A police vehicle pursues the "bandit car" during night pursuit training held by the Utah County Sheriff's Office on Friday, March 9, 2018, at the Emergency Vehicle Operations Range near Camp Williams State Military Reservation in Bluffdale. Isaac Hale, Daily Herald

Almost half of Utah criminal fugitives were involved in violent assaults, drug distribution or sex offenses before evading law enforcement officials, according to a press release from the U.S. Marshals Service.

Last year, 804 individuals known as “the state’s most violent and dangerous criminals” were arrested in Utah, officials reported on Tuesday.

Most fugitives were apprehended in Salt Lake City, West Valley City and Ogden, but investigators made arrests in 71 different Utah cities, 18 different states and internationally.

The record number of arrests was thanks to a unique task force known as the Violent Fugitive Apprehension Strike Team (VFAST). The team is comprised of 18 statewide city, county, state and federal law enforcement agencies, according to the press release.

“If you are a fugitive from justice, hiding in an attic, in the desert, on a campground, in the mountains, on a reservation or anywhere in this state, the Marshal Service and our VFAST partners will find you,” said United States Marshal Matthew Harris in a statement.

However, only three of the fugitives arrested by the task force were in Utah County.

There are currently 90 qualified deputy U.S. Marshals who serve as task force officers with the primary mission to capture state and local fugitives.

Harris explained they are responsible for bringing warrants and cases from the various law enforcement agencies where they serve.

One VFAST member works part-time from Orem, and last year the task force apprehended two individuals in Springville and one person in Vineyard.

There are also more property crimes than violent crimes in Utah County, Harris added, although “it doesn’t mean we don’t have violent fugitives in Utah County.”

The Utah County Sheriff’s Office already operates a Criminal Warrants Unit, he said, meaning warrants for fugitives don’t typically reach VFAST.

Between October 2018 and September 2019, at least 65% of arrested criminals had state or local warrants, officials reported. Almost 94% had a violent criminal history.

“The USMS made arrests from Nevada to the Idaho border, and fugitives were found hiding in more than half of Utah’s 29 counties,” the press release stated.

Task force members also arrested 13 people who failed to register as a sex offender in Utah, including 10 individuals who were charged federally.
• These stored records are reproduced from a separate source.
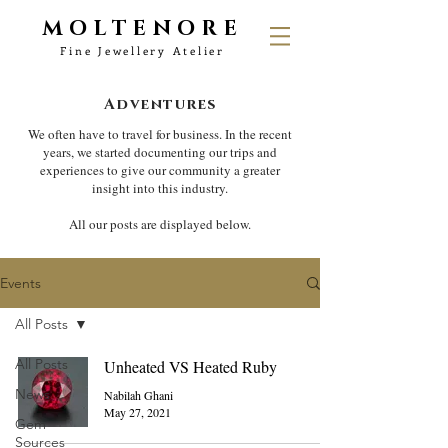
MOLTENORE
Fine Jewellery Atelier
Adventures
We often have to travel for business. In the recent
years, we started documenting our trips and
experiences to give our community a greater
insight into this industry.
All our posts are displayed below.
Events
All Posts
All Posts
Unheated VS Heated Ruby
News
Nabilah Ghani
May 27, 2021
Gem
Sources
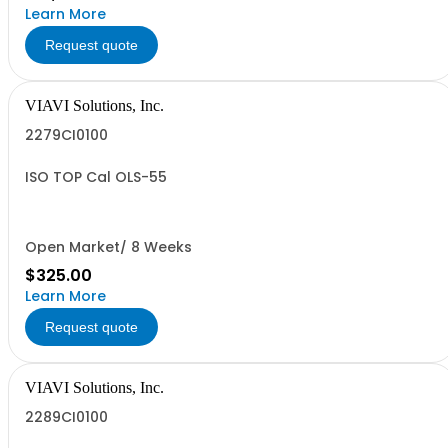
Learn More
Request quote
VIAVI Solutions, Inc.
2279CI0100
ISO TOP Cal OLS-55
Open Market/ 8 Weeks
$325.00
Learn More
Request quote
VIAVI Solutions, Inc.
2289CI0100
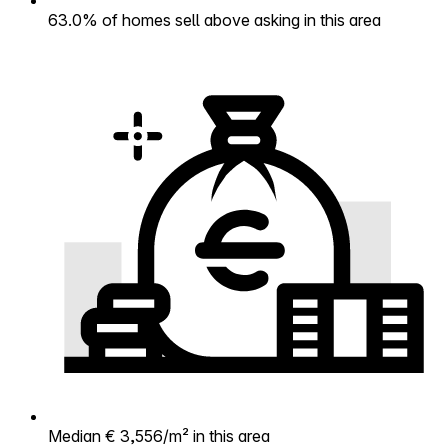
63.0% of homes sell above asking in this area
Median € 3,556/m² in this area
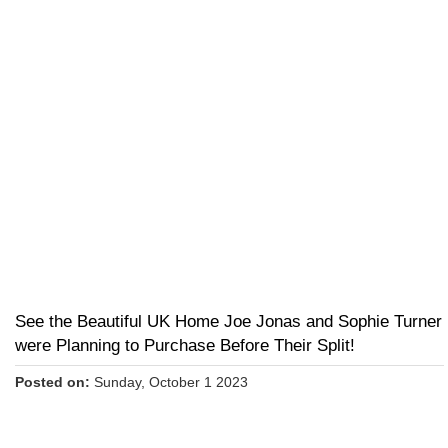
See the Beautiful UK Home Joe Jonas and Sophie Turner
were Planning to Purchase Before Their Split!
Posted on:
Sunday, October 1 2023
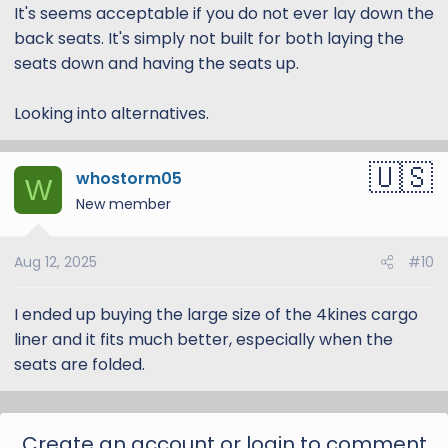
It's seems acceptable if you do not ever lay down the
back seats. It's simply not built for both laying the
seats down and having the seats up.
Looking into alternatives.
whostorm05
W
New member
4Knines makes good quality universal covers, and
something like this could work:
Amazon.com
Aug 12, 2025
#10
I'm not sure a good solution for the doors, hopefully
I ended up buying the large size of the 4kines cargo
someone else from the community can chime in!
liner and it fits much better, especially when the
seats are folded.
Create an account or login to comment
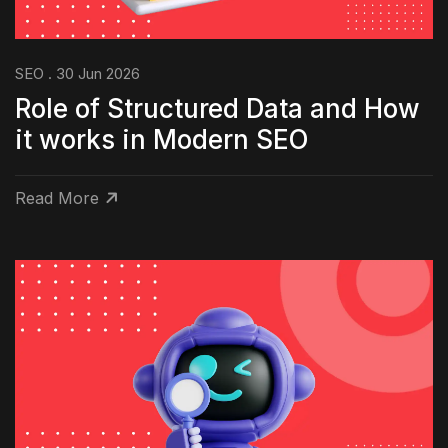
SEO . 30 Jun 2026
Role of Structured Data and How
it works in Modern SEO
Read More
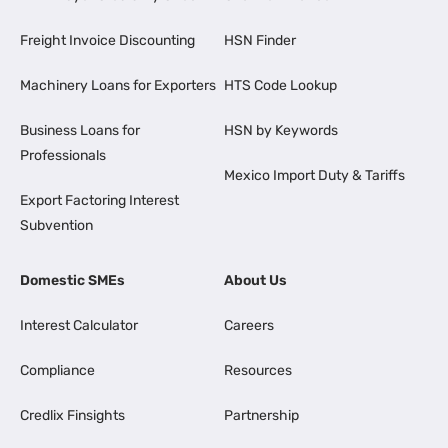
Freight Invoice Discounting
HSN Finder
Machinery Loans for Exporters
HTS Code Lookup
Business Loans for
HSN by Keywords
Professionals
Mexico Import Duty & Tariffs
Export Factoring Interest
Subvention
Domestic SMEs
About Us
Interest Calculator
Careers
Compliance
Resources
Credlix Finsights
Partnership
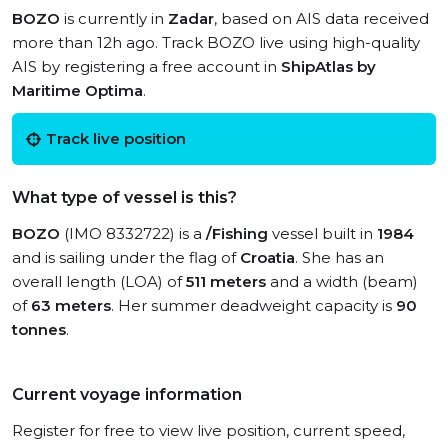
BOZO
is currently in
Zadar
, based on AIS data received
more than 12h ago. Track BOZO live using high-quality
AIS by registering a free account in
ShipAtlas by
Maritime Optima
.
Track live position
What type of vessel is this?
BOZO
(IMO 8332722) is a
/Fishing
vessel built in
1984
and is sailing under the flag of
Croatia
. She has an
overall length (LOA) of
511 meters
and a width (beam)
of
63 meters
. Her summer deadweight capacity is
90
tonnes
.
Current voyage information
Register for free to view live position, current speed,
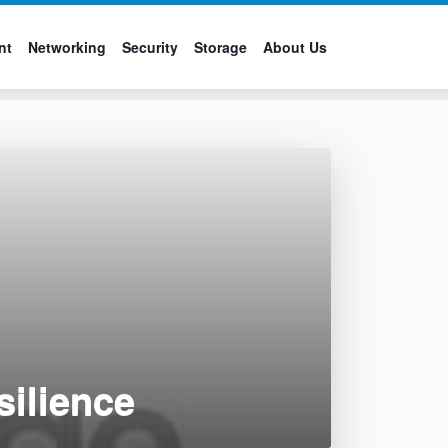
nt
Networking
Security
Storage
About Us
silience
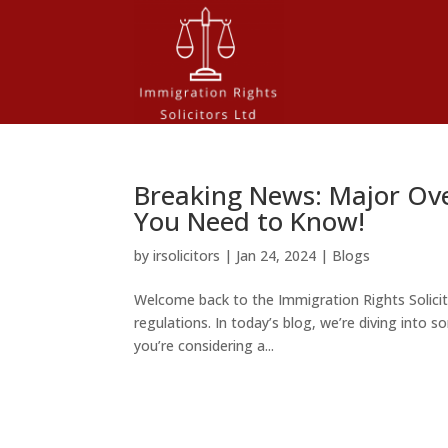
Breaking News: Major Ov
You Need to Know!
by
irsolicitors
|
Jan 24, 2024
|
Blogs
Welcome back to the Immigration Rights Solicit
regulations. In today’s blog, we’re diving int
you’re considering a...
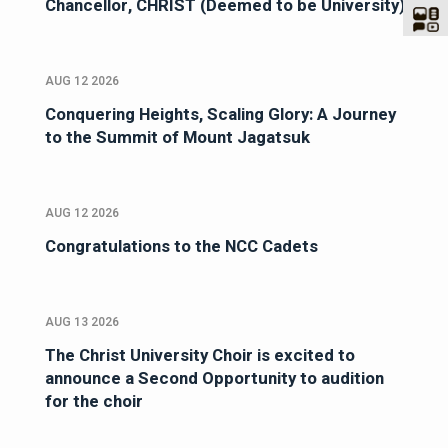
Chancellor, CHRIST (Deemed to be University)
AUG 12 2026
Conquering Heights, Scaling Glory: A Journey
to the Summit of Mount Jagatsuk
AUG 12 2026
Congratulations to the NCC Cadets
AUG 13 2026
The Christ University Choir is excited to
announce a Second Opportunity to audition
for the choir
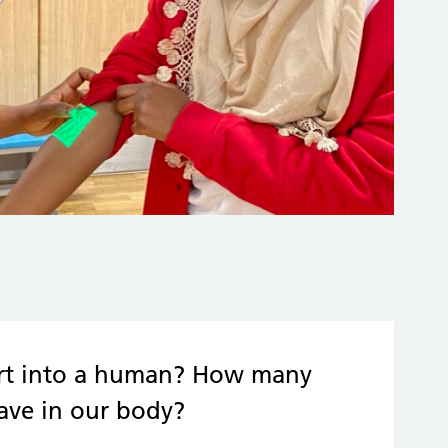
eart into a human? How many
have in our body?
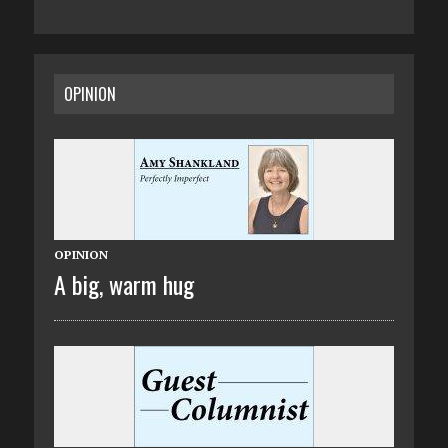
OPINION
OPINION
A big, warm hug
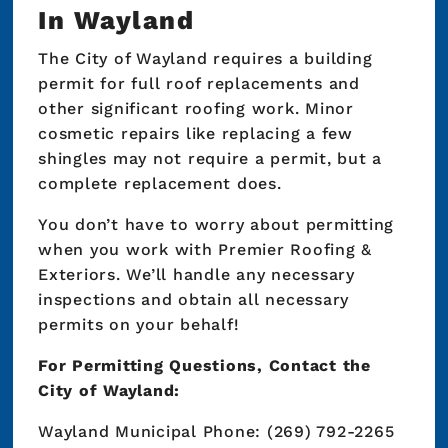
In Wayland
The City of Wayland requires a building
permit for full roof replacements and
other significant roofing work. Minor
cosmetic repairs like replacing a few
shingles may not require a permit, but a
complete replacement does.
You don’t have to worry about permitting
when you work with Premier Roofing &
Exteriors. We’ll handle any necessary
inspections and obtain all necessary
permits on your behalf!
For Permitting Questions, Contact the
City of Wayland:
Wayland Municipal Phone: (269) 792-2265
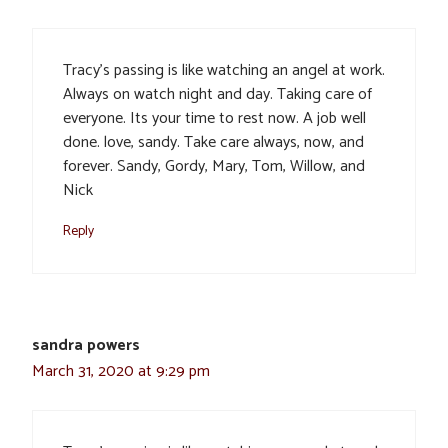
Tracy’s passing is like watching an angel at work.
Always on watch night and day. Taking care of
everyone. Its your time to rest now. A job well
done. love, sandy. Take care always, now, and
forever. Sandy, Gordy, Mary, Tom, Willow, and
Nick
Reply
sandra powers
March 31, 2020 at 9:29 pm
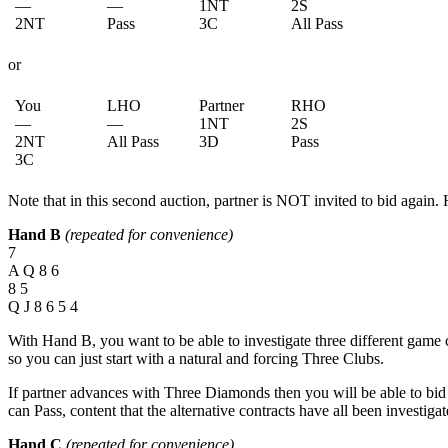
—
—
1NT
2S
2NT
Pass
3C
All Pass
or
You
LHO
Partner
RHO
—
—
1NT
2S
2NT
All Pass
3D
Pass
3C
Note that in this second auction, partner is NOT invited to bid again. 
Hand B
(repeated for convenience)
7
A Q 8 6
8 5
Q J 8 6 5 4
With Hand B, you want to be able to investigate three different gam
so you can just start with a natural and forcing Three Clubs.
If partner advances with Three Diamonds then you will be able to bid 
can Pass, content that the alternative contracts have all been investigat
Hand C
(repeated for convenience)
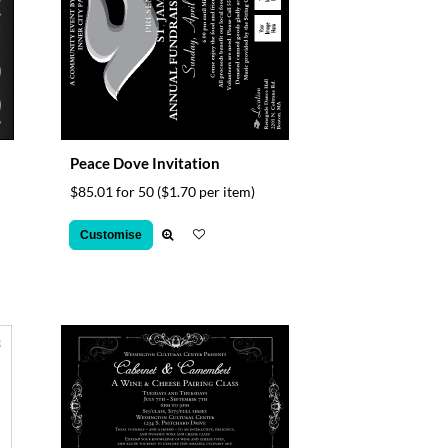
Peace Dove Invitation
$85.01 for 50
($1.70 per item)
Customise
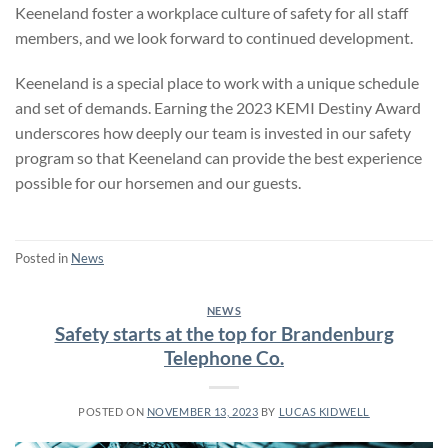
Keeneland foster a workplace culture of safety for all staff
members, and we look forward to continued development.
Keeneland is a special place to work with a unique schedule
and set of demands. Earning the 2023 KEMI Destiny Award
underscores how deeply our team is invested in our safety
program so that Keeneland can provide the best experience
possible for our horsemen and our guests.
Posted in
News
NEWS
Safety starts at the top for Brandenburg
Telephone Co.
POSTED ON
NOVEMBER 13, 2023
BY
LUCAS KIDWELL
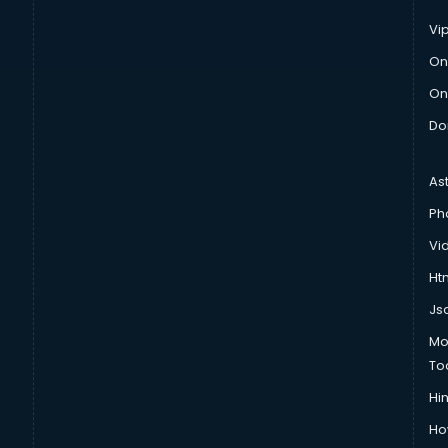
Vi
On
On
Do
As
Ph
Vi
Htm
Js
Mo
To
Hin
Ho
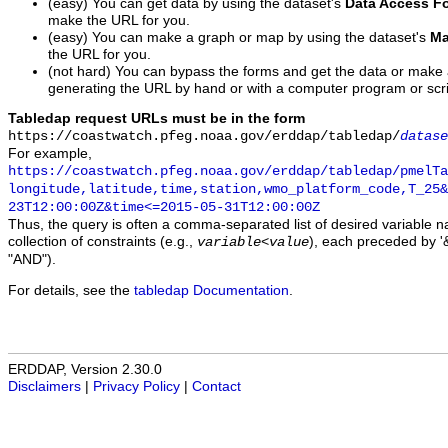
(easy) You can get data by using the dataset's
Data Access F
make the URL for you.
(easy) You can make a graph or map by using the dataset's
Ma
the URL for you.
(not hard) You can bypass the forms and get the data or make
generating the URL by hand or with a computer program or scri
Tabledap request URLs must be in the form
https://coastwatch.pfeg.noaa.gov/erddap/tabledap/
datase
For example,
https://coastwatch.pfeg.noaa.gov/erddap/tabledap/pmelTa
longitude,latitude,time,station,wmo_platform_code,T_25&
23T12:00:00Z&time<=2015-05-31T12:00:00Z
Thus, the query is often a comma-separated list of desired variable 
collection of constraints (e.g.,
), each preceded by '&
variable
<
value
"AND").
For details, see the
tabledap Documentation
.
ERDDAP, Version 2.30.0
Disclaimers
|
Privacy Policy
|
Contact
Nearly 10% were undocumented individuals who illegally entered the country and committed violent crimes, according to the press release. Among those, 50 individuals were deported once or several times prior.

Other fugitives were apprehended in West Jordan, Midvale, St. George, Kearns and Taylorsville for weapon offenses, robbery, homicide and kidnapping offenses.

So far in 2020, VFAST has arrested 115 people with many warrants from West Jordan, West Valley and the Unified Police Department, the press release reported.

“These deputies and task force members are dedicated public servants, and mothers and fathers in our communities. Many give up traditional home lives, missing family dinners, children’s extracurricular activities, and other family events to ensure that our communities are safe,” Harris stated. “While this work can place additional stressors on the family, these women and men are steadfast and determined to keep our communities and their hometowns protected from the most violent among us.”

Last January, officers with the Orem and Provo police departments attempted to arrest Matt Frank Hoover in a business parking lot in Orem. He was serving felony probation for joyriding at the time.

He was charged with shooting and killing Master Officer Joseph Shinners during the attempted arrest.